Barely more than two months after we had returned home from the States, Peter had us out on the road again, this time returning to Japan for seven concerts in Tokyo, Osaka, Nagoya, and Kyoto. We played in some of the same venues as the 1971 trip—Budokan Hall in Tokyo, Kaikan Hall in Kyoto, and Osaka Festival Hall—but this time the sellouts were instantaneous. A single advertisement, a single mention on the radio, and the kids were lined up all the way to Mount Fuji.

During a short break in the Japan tour, we had scheduled some R&R in Hong Kong. We checked into the Mandarin Hotel, and Andrew Yu, a friend of Tats Nagashima, met us there and took us to a five-star restaurant. About midway through dinner, I cornered a young fellow whom Andrew had introduced us to and asked, “My friends and I would like some cocaine. Do you think you can get us some?”

He nodded his head, although since he didn't speak much English I wasn't sure whether he understood what I had said. Fifteen minutes later, however, he had returned and waved me into the kitchen. The entire band followed.

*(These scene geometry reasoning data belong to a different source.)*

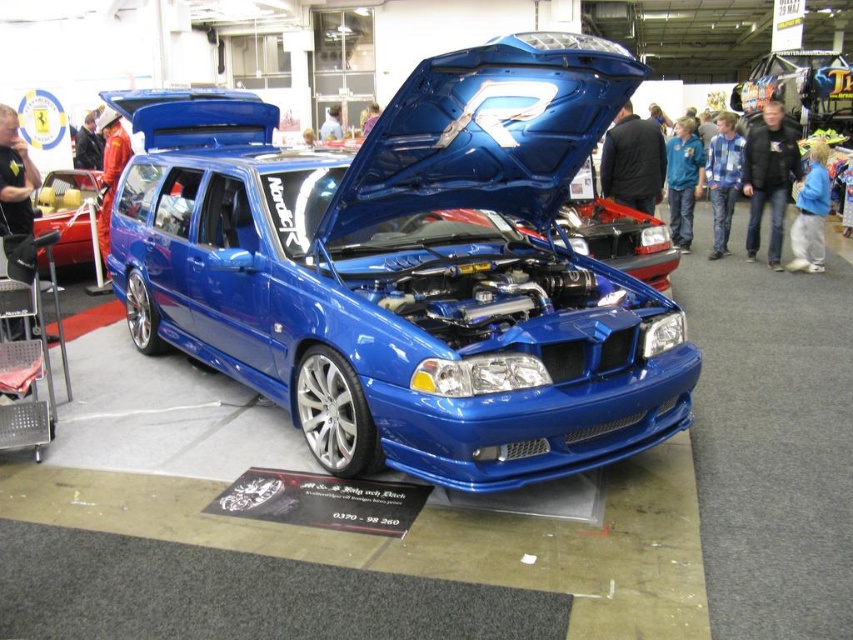 Is shiny blue car at center taller than metallic yellow car at left?

Yes.

Can you confirm if shiny blue car at center is positioned to the right of metallic yellow car at left?

Correct, you'll find shiny blue car at center to the right of metallic yellow car at left.

Between point (463, 58) and point (50, 196), which one is positioned in front?

Point (463, 58)

Locate an element on the screen. shiny blue car at center is located at coordinates point(410,272). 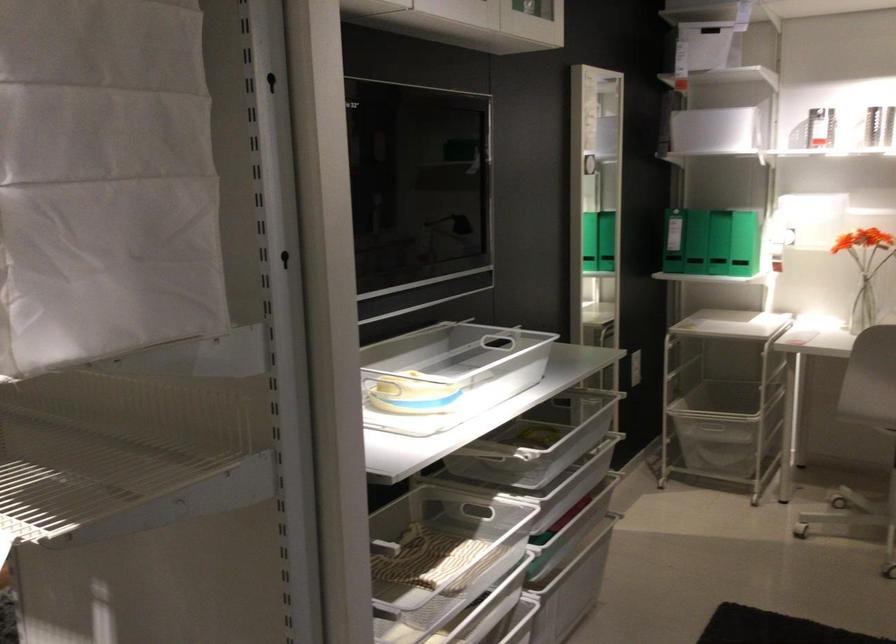 The location [864,308] corresponds to which object?

It refers to a clear glass vase. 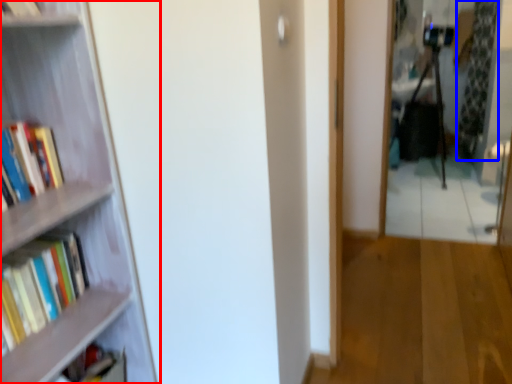 Question: Which of the following is the farthest to the observer, bookcase (highlighted by a red box) or curtain (highlighted by a blue box)?

Choices:
 (A) bookcase
 (B) curtain

Answer: (B)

With the passage of time, Zeppelin continued to become more enamored with cocaine. Not that we had forsaken alcohol. But people were constantly offering us cocaine, and it seemed silly to say no. Bonzo used to talk about a cocaine rush that would travel from his nose to his brain, quicker than he could blink an eye. “It's fucking indescribable,” he'd say with glazed eyes. When we wanted instant gratification, cocaine would become our drug of choice.

In the restaurant's kitchen, Andrew's friend asked, “Would you like some straws?” He handed one to each of us, then unrolled the white powder on the table. “Help yourself,” he said, beaming proudly.

We each took a few snorts. Something, however, didn't feel right. I finally dipped my finger in the powder and took a taste. “Holy shit!” I shouted. “What is this stuff? It sure isn't coke!”

“Couldn't find any coke,” our dealer announced. “So I brought you back heroin! Do you like it?”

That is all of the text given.